How to use Gearing Ratios - Total debt/Net worth & Equity gearing

Key Note Company Reports contain Gearing Ratios for all UK companies which provide relevant accounting data to Companies House. These Ratios are also provided in our Benchmarking Reports for a Market, where we list down the main companies active in a market area and give there financial data and ratios for comparison.

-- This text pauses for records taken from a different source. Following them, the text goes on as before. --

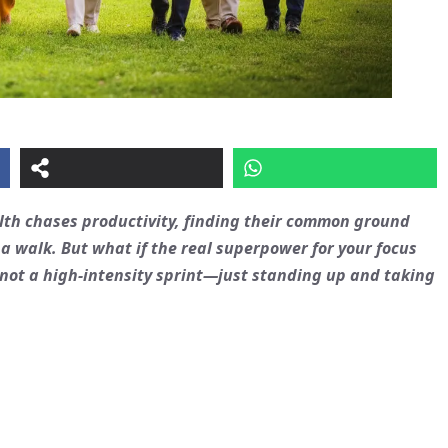
lth chases productivity, finding their common ground
a walk. But what if the real superpower for your focus
not a high-intensity sprint—just standing up and taking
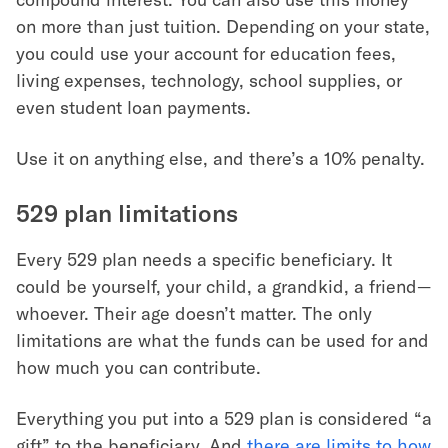
on more than just tuition. Depending on your state,
you could use your account for education fees,
living expenses, technology, school supplies, or
even student loan payments.
Use it on anything else, and there’s a 10% penalty.
529 plan limitations
Every 529 plan needs a specific beneficiary. It
could be yourself, your child, a grandkid, a friend—
whoever. Their age doesn’t matter. The only
limitations are what the funds can be used for and
how much you can contribute.
Everything you put into a 529 plan is considered “a
gift” to the beneficiary. And
there are limits to how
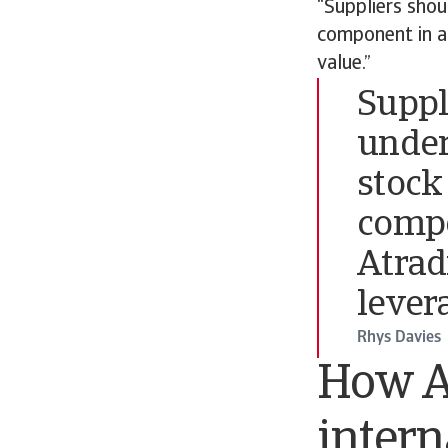
“Suppliers shou
component in a
value.”
Suppl
under
stock 
compo
Atrad
lever
Rhys Davies
How A
intern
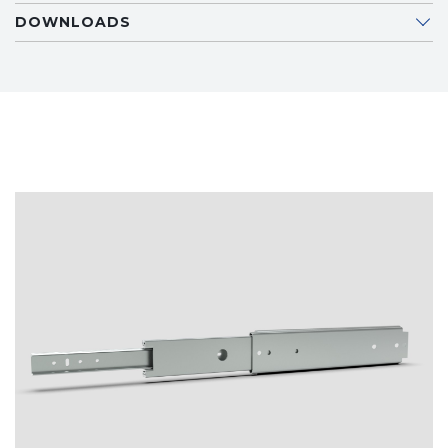
DOWNLOADS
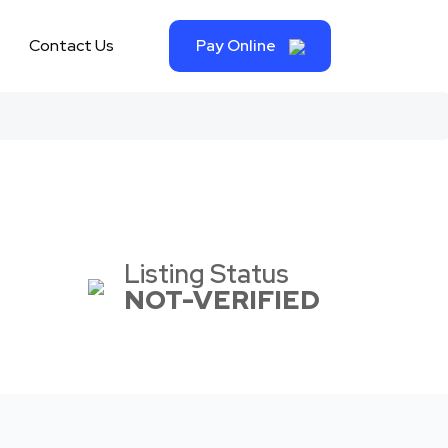
Contact Us
Pay Online
Listing Status
NOT-VERIFIED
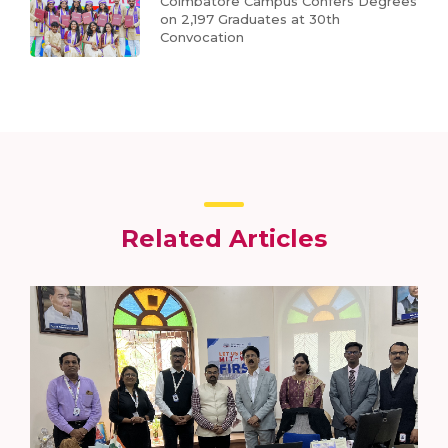
Coimbatore Campus Confers Degrees
on 2,197 Graduates at 30th
Convocation
Related Articles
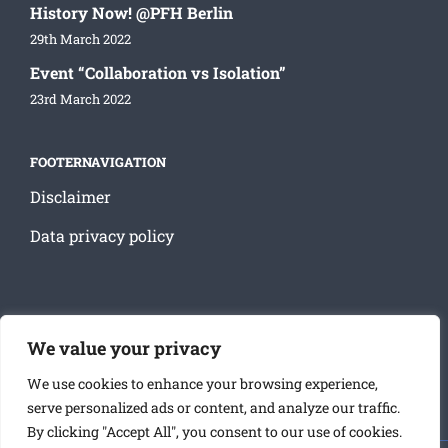
History Now! @PFH Berlin
29th March 2022
Event “Collaboration vs Isolation”
23rd March 2022
FOOTERNAVIGATION
Disclaimer
Data privacy policy
SOCIAL MEDIA
We value your privacy
We use cookies to enhance your browsing experience,
serve personalized ads or content, and analyze our traffic.
By clicking "Accept All", you consent to our use of cookies.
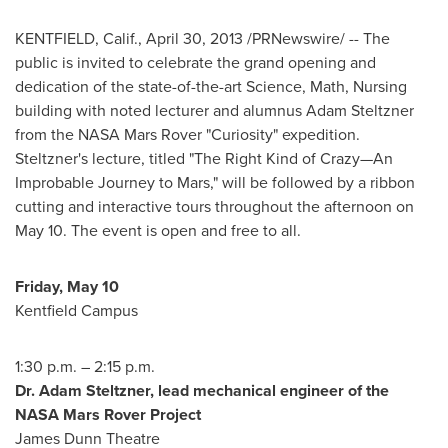
KENTFIELD, Calif.
,
April 30, 2013
/PRNewswire/ -- The
public is invited to celebrate the grand opening and
dedication of the state-of-the-art Science, Math, Nursing
building with noted lecturer and alumnus
Adam Steltzner
from the NASA Mars Rover "Curiosity" expedition.
Steltzner's lecture, titled "The Right Kind of Crazy—An
Improbable Journey to Mars," will be followed by a ribbon
cutting and interactive tours throughout the afternoon on
May 10
. The event is open and free to all.
Friday, May 10
Kentfield Campus
1:30 p.m.
–
2:15 p.m.
Dr.
Adam Steltzner
, lead mechanical engineer of the
NASA Mars Rover Project
James Dunn Theatre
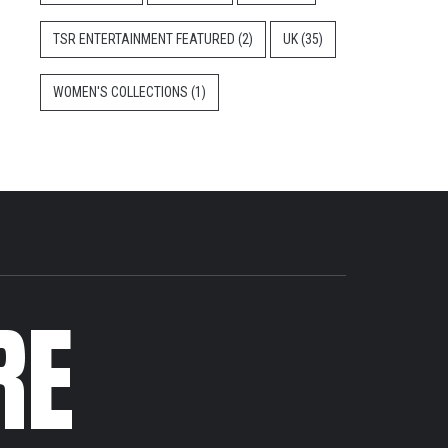
TSR ENTERTAINMENT FEATURED
(2)
UK
(35)
WOMEN'S COLLECTIONS
(1)
RE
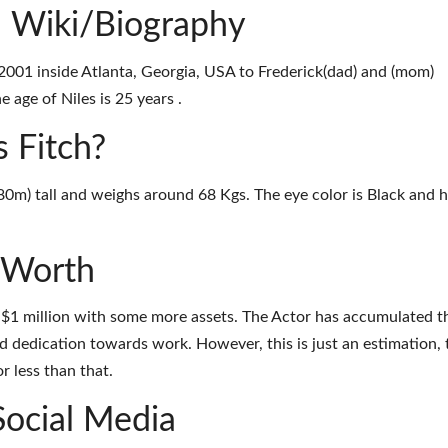
, Wiki/Biography
 2001 inside Atlanta, Georgia, USA to Frederick(dad) and (mom)
 age of Niles is 25 years .
s Fitch?
1.80m) tall and weighs around 68 Kgs. The eye color is Black and h
t Worth
d $1 million with some more assets. The Actor has accumulated t
d dedication towards work. However, this is just an estimation, 
r less than that.
Social Media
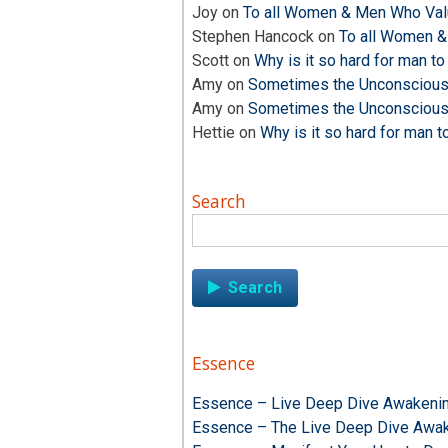
Joy
on
To all Women & Men Who Valu
Stephen Hancock
on
To all Women &
Scott
on
Why is it so hard for man to
Amy
on
Sometimes the Unconscious i
Amy
on
Sometimes the Unconscious i
Hettie
on
Why is it so hard for man t
Search
Search
for:
Essence
Essence – Live Deep Dive Awakenin
Essence – The Live Deep Dive Awak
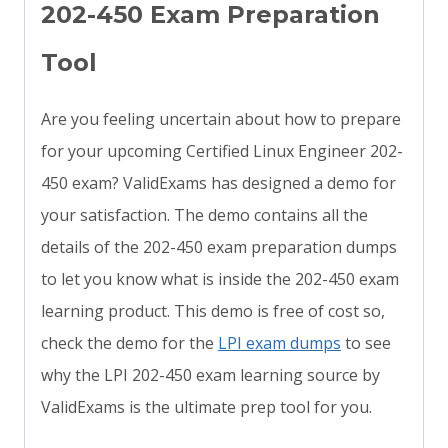
202-450 Exam Preparation
Tool
Are you feeling uncertain about how to prepare
for your upcoming Certified Linux Engineer 202-
450 exam? ValidExams has designed a demo for
your satisfaction. The demo contains all the
details of the 202-450 exam preparation dumps
to let you know what is inside the 202-450 exam
learning product. This demo is free of cost so,
check the demo for the
LPI exam dumps
to see
why the LPI 202-450 exam learning source by
ValidExams is the ultimate prep tool for you.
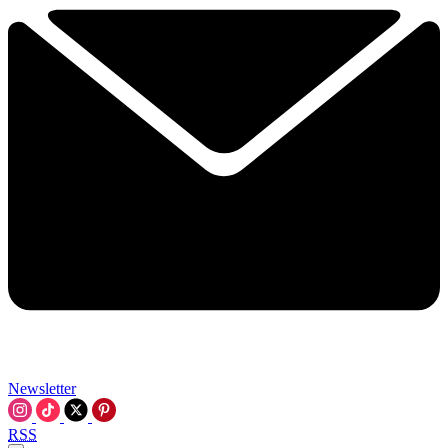
Newsletter
RSS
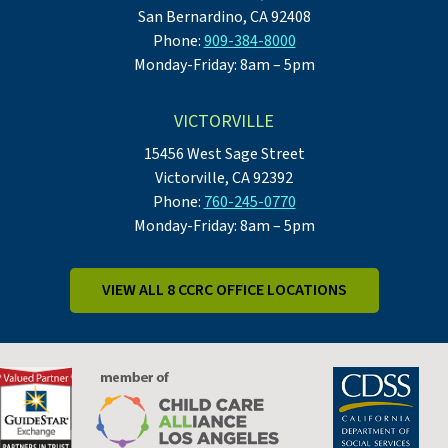
San Bernardino, CA 92408
Phone:
909-384-8000
Monday-Friday: 8am – 5pm
VICTORVILLE
15456 West Sage Street
Victorville, CA 92392
Phone:
760-245-0770
Monday-Friday: 8am – 5pm
VIEW ALL 8 CCRC OFFICE LOCATIONS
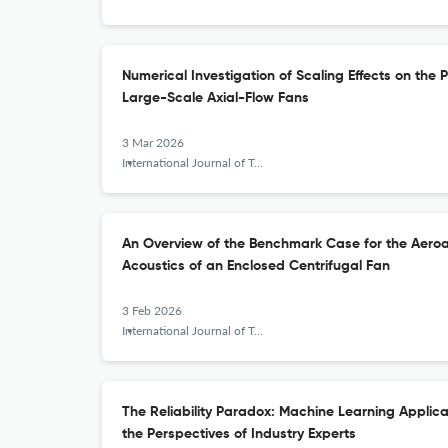
Numerical Investigation of Scaling Effects on the
Large-Scale Axial-Flow Fans
3 Mar 2026
International Journal of Turbomachinery, Propulsion and Power
An Overview of the Benchmark Case for the Aeroa
Acoustics of an Enclosed Centrifugal Fan
3 Feb 2026
International Journal of Turbomachinery, Propulsion and Power
The Reliability Paradox: Machine Learning Applica
the Perspectives of Industry Experts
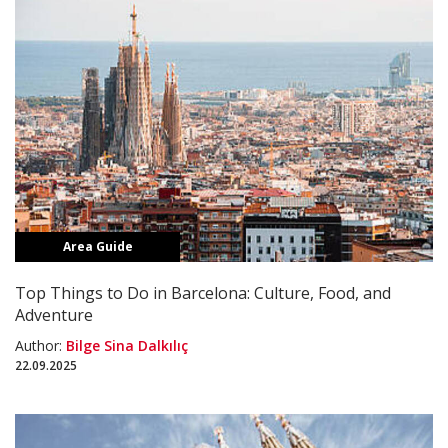
Area Guide
Top Things to Do in Barcelona: Culture, Food, and
Adventure
Author:
Bilge Sina Dalkılıç
22.09.2025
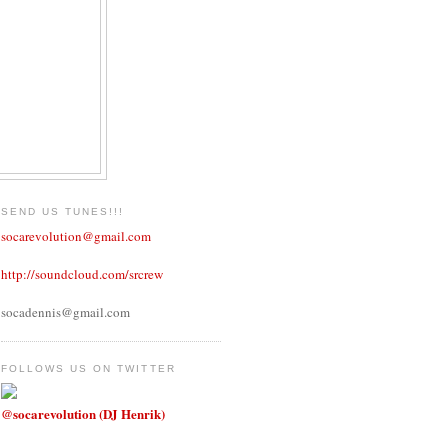
SEND US TUNES!!!
socarevolution@gmail.com
http://soundcloud.com/srcrew
socadennis@gmail.com
FOLLOWS US ON TWITTER
@socarevolution (DJ Henrik)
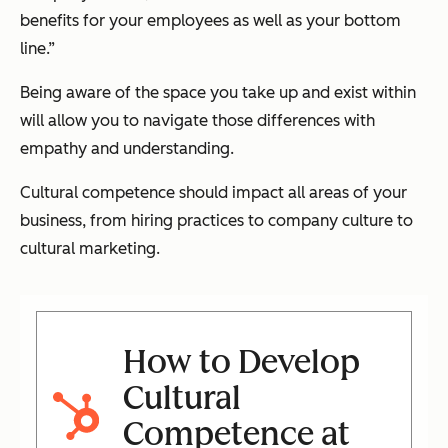
benefits for your employees as well as your bottom
line.”
Being aware of the space you take up and exist within
will allow you to navigate those differences with
empathy and understanding.
Cultural competence should impact all areas of your
business, from hiring practices to company culture to
cultural marketing.
How to Develop
Cultural
Competence at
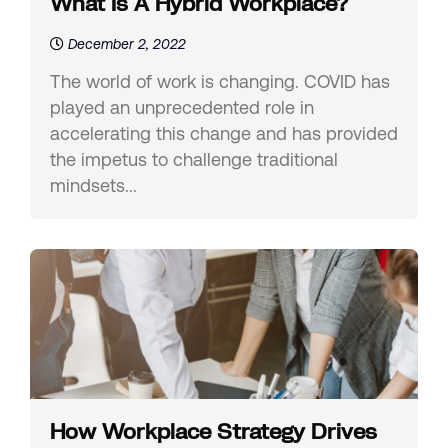
What Is A Hybrid Workplace?
December 2, 2022
The world of work is changing. COVID has
played an unprecedented role in
accelerating this change and has provided
the impetus to challenge traditional
mindsets...
How Workplace Strategy Drives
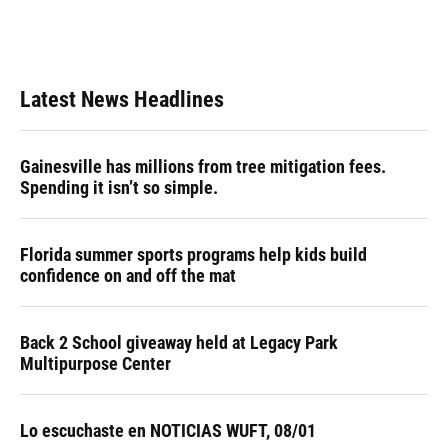
Latest News Headlines
Gainesville has millions from tree mitigation fees.
Spending it isn’t so simple.
Florida summer sports programs help kids build
confidence on and off the mat
Back 2 School giveaway held at Legacy Park
Multipurpose Center
Lo escuchaste en NOTICIAS WUFT, 08/01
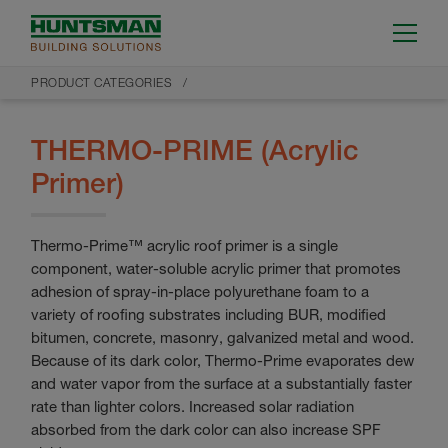
PRODUCT CATEGORIES
THERMO-PRIME (Acrylic
Primer)
Thermo-Prime™ acrylic roof primer is a single
component, water-soluble acrylic primer that promotes
adhesion of spray-in-place polyurethane foam to a
variety of roofing substrates including BUR, modified
bitumen, concrete, masonry, galvanized metal and wood.
Because of its dark color, Thermo-Prime evaporates dew
and water vapor from the surface at a substantially faster
rate than lighter colors. Increased solar radiation
absorbed from the dark color can also increase SPF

A guide on what Gearing Ratios are and how to use them is given below

Total debt/net worth

The level of outstanding loans to be paid by the company, excluding those necessary to meet current liabilities.
Total debt x 100 / Net worth

(Net worth is expressed as the value of a firm to its owners as shown on the balance sheet. It is the sum of total capital and reserves less intangible assets).
The lower the percentage in most cases the better. This indicates that a company has less debt therefore making the possibility of bankruptcy less likely. If the percentage is low, it indicates that most of the business is financed by investors or retained earnings. If the ratio is high, much of the business is financed by lenders. In some cases a higher reading could mean that a company is expanding and this expansion is financed through borrowing which in turn could lead to more sales therefore increasing shareholder wealth. Some lenders may refuse borrowing to companies with high debts as they are considered more risky. The value of this reading is very depended on industry.

Equity gearing

The proportion of the total liabilities that are covered by shareholders funds.

Total capital and reserves x 100 / Total liabilities

The greater the proportion of equity to total liabilities or borrowings the better. Indicates how financially strong a company is.
The lower the debt the better as it shows that the company is less risky. Comparison is more accurate if done by industry as it gives a clearer view.